TENSIONS between Somali and Samoan communities at a Newtown housing complex have prompted a submission on Wellington City Council’s draft social housing policy.

More needs to be done to promote cultural understanding between the two groups, says Ida Faiumu-Isa’ako, chair of the Pacific Advisory Group, which made the submission.

She was recently called in by the council to mediate conflict between Somali and Samoan families at the housing units on Daniell St.

Ms Faiumu-Isa’ako hopes the submission will highlight cultural issues.

Some of the Samoan families have lived in the complex for 20 years and some of the Somali families for more than 10 years.

“Community development is concerned with addressing the social needs of tenant communities by encouraging and developing a sense of place and enhancing communities.

“Where is the evidence of this?” she asks. “This is not happening,”

marieWellington City Council senior city communities advisor Marie Retimanu-Pule says the council is committed to enhancing relationships between different cultures in social housing.

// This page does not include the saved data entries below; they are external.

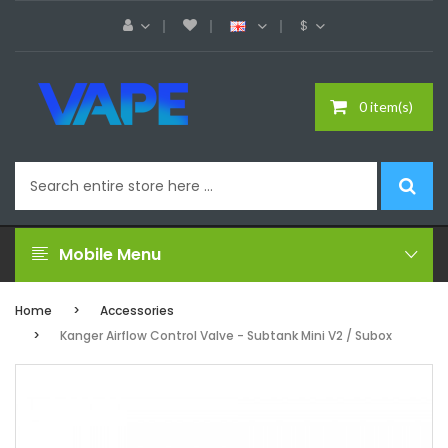
$
0 item(s)
Mobile Menu
Home
Accessories
Kanger Airflow Control Valve - Subtank Mini V2 / Subox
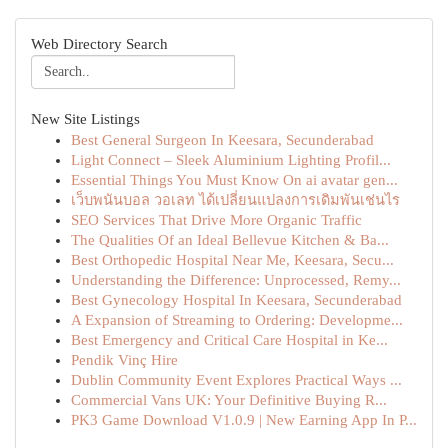
Web Directory Search
New Site Listings
Best General Surgeon In Keesara, Secunderabad
Light Connect – Sleek Aluminium Lighting Profil...
Essential Things You Must Know On ai avatar gen...
เว็บพนันบอล วอเลท ได้เปลี่ยนแปลงการเดิมพันเช่นไร
SEO Services That Drive More Organic Traffic
The Qualities Of an Ideal Bellevue Kitchen & Ba...
Best Orthopedic Hospital Near Me, Keesara, Secu...
Understanding the Difference: Unprocessed, Remy...
Best Gynecology Hospital In Keesara, Secunderabad
A Expansion of Streaming to Ordering: Developme...
Best Emergency and Critical Care Hospital in Ke...
Pendik Vinç Hire
Dublin Community Event Explores Practical Ways ...
Commercial Vans UK: Your Definitive Buying R...
PK3 Game Download V1.0.9 | New Earning App In P...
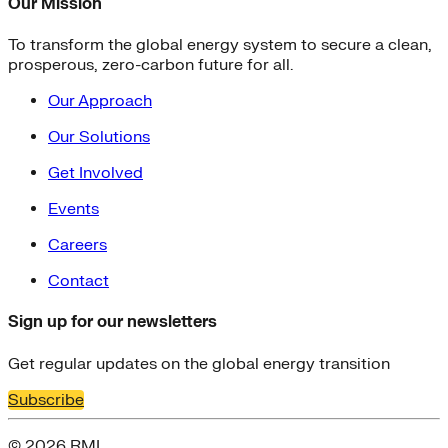
Our Mission
To transform the global energy system to secure a clean,
prosperous, zero-carbon future for all.
Our Approach
Our Solutions
Get Involved
Events
Careers
Contact
Sign up for our newsletters
Get regular updates on the global energy transition
Subscribe
© 2026 RMI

She says there has been some tension, but the Somali and Samoan communities should not be singled out.

A community barbeque was held recently to encourage good relations between all tenants, not just Samoan and Somali groups.

Ida Faiumu-Isa’ako supported and attended the event.

Social housing residents in Wellington come from a diverse range of ethnicities and none represents a majority.

The largest ethnic group in Wellington Council housing is Pakeha with 35.3 percent, followed by Maori 13.8 percent, and Chinese 10.9 percent.

Pacific Island tenants represented 10.0 percent and Somali tenants made up 4.2 percent of households.

Meantime,  Wellington Somali Council chair Adam Awad says they are happy with how the council facilitates cultural understanding and are willing to work collectively with the Samoan community.

He did not give details of the conflicts, but says it arose between young people who were just being teenagers.

“It’s not a big issue for us really,” says Mr Awad. “These young people were raised playing together, but now that they have grown up. They are just testing the boundaries,”

He says working together with the council and the Pacific community is important to foster cultural understanding between the two groups.

“The Samoan and Somali communities have many similarities, particularly coming from a collectivist culture,” he says.

Oral submissions will be heard on March 18 and the final policy will be presented on April 15 following consultation.